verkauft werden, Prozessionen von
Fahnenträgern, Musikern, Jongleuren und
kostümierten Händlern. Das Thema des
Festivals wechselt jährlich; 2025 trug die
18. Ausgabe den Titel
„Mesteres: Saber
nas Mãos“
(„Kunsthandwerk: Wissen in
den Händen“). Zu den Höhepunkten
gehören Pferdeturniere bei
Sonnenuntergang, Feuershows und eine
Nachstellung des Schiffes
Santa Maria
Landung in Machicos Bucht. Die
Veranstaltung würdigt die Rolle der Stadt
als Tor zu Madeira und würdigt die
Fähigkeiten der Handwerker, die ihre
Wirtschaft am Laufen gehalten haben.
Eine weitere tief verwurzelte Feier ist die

--

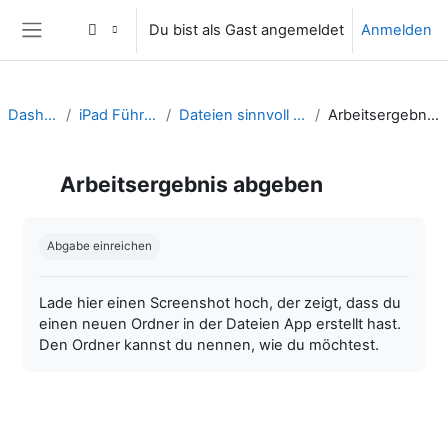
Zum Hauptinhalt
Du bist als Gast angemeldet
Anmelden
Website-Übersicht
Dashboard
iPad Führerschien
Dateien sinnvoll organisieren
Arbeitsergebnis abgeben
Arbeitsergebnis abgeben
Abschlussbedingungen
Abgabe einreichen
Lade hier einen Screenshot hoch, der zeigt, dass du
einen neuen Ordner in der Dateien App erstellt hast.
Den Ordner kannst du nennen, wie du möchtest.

Activity:
To answer, copy each line from the material above that has the word "einen".

Written response:
Lade hier einen Screenshot hoch, der zeigt, dass du
einen neuen Ordner in der Dateien App erstellt hast.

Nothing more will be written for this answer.